§ Task directions
Repeat each entry in the listing word for word.

§ Recorded data
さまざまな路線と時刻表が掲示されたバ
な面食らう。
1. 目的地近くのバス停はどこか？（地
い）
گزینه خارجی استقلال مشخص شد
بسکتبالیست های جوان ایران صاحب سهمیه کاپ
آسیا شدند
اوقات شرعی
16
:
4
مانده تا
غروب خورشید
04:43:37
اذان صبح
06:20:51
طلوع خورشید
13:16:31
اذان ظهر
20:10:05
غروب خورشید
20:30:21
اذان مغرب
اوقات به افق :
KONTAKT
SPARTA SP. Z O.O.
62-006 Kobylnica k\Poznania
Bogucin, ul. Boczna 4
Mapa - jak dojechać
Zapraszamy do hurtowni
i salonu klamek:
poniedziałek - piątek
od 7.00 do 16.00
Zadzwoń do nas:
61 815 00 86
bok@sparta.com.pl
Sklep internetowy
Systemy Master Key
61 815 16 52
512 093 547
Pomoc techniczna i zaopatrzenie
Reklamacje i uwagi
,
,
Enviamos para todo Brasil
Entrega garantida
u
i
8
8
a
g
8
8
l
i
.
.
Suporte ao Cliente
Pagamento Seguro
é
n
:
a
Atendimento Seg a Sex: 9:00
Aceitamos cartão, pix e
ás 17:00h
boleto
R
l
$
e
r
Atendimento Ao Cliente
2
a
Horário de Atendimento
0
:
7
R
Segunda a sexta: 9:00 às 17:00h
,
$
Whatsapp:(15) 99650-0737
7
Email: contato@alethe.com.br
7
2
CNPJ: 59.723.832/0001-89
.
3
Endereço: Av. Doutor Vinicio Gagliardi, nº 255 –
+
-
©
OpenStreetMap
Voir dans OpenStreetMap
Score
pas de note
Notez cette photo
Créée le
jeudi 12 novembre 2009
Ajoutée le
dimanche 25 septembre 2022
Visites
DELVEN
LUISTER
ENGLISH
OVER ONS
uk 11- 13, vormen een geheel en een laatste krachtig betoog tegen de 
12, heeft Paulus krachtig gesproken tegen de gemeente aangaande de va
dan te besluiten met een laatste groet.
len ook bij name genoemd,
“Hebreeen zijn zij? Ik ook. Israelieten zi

§ Answer to this exercise
さまざまな路線と時刻表が掲示されたバ
な面食らう。
1. 目的地近くのバス停はどこか？（地
い）
گزینه خارجی استقلال مشخص شد
بسکتبالیست های جوان ایران صاحب سهمیه کاپ
آسیا شدند
اوقات شرعی
16
:
4
مانده تا
غروب خورشید
04:43:37
اذان صبح
06:20:51
طلوع خورشید
13:16:31
اذان ظهر
20:10:05
غروب خورشید
20:30:21
اذان مغرب
اوقات به افق :
KONTAKT
SPARTA SP. Z O.O.
62-006 Kobylnica k\Poznania
Bogucin, ul. Boczna 4
Mapa - jak dojechać
Zapraszamy do hurtowni
i salonu klamek:
poniedziałek - piątek
od 7.00 do 16.00
Zadzwoń do nas:
61 815 00 86
bok@sparta.com.pl
Sklep internetowy
Systemy Master Key
61 815 16 52
512 093 547
Pomoc techniczna i zaopatrzenie
Reklamacje i uwagi
,
,
Enviamos para todo Brasil
Entrega garantida
u
i
8
8
a
g
8
8
l
i
.
.
Suporte ao Cliente
Pagamento Seguro
é
n
:
a
Atendimento Seg a Sex: 9:00
Aceitamos cartão, pix e
ás 17:00h
boleto
R
l
$
e
r
Atendimento Ao Cliente
2
a
Horário de Atendimento
0
:
7
R
Segunda a sexta: 9:00 às 17:00h
,
$
Whatsapp:(15) 99650-0737
7
Email: contato@alethe.com.br
7
2
CNPJ: 59.723.832/0001-89
.
3
Endereço: Av. Doutor Vinicio Gagliardi, nº 255 –
+
-
©
OpenStreetMap
Voir dans OpenStreetMap
Score
pas de note
Notez cette photo
Créée le
jeudi 12 novembre 2009
Ajoutée le
dimanche 25 septembre 2022
Visites
DELVEN
LUISTER
ENGLISH
OVER ONS
uk 11- 13, vormen een geheel en een laatste krachtig betoog tegen de 
12, heeft Paulus krachtig gesproken tegen de gemeente aangaande de va
dan te besluiten met een laatste groet.
len ook bij name genoemd,
“Hebreeen zijn zij? Ik ook. Israelieten zi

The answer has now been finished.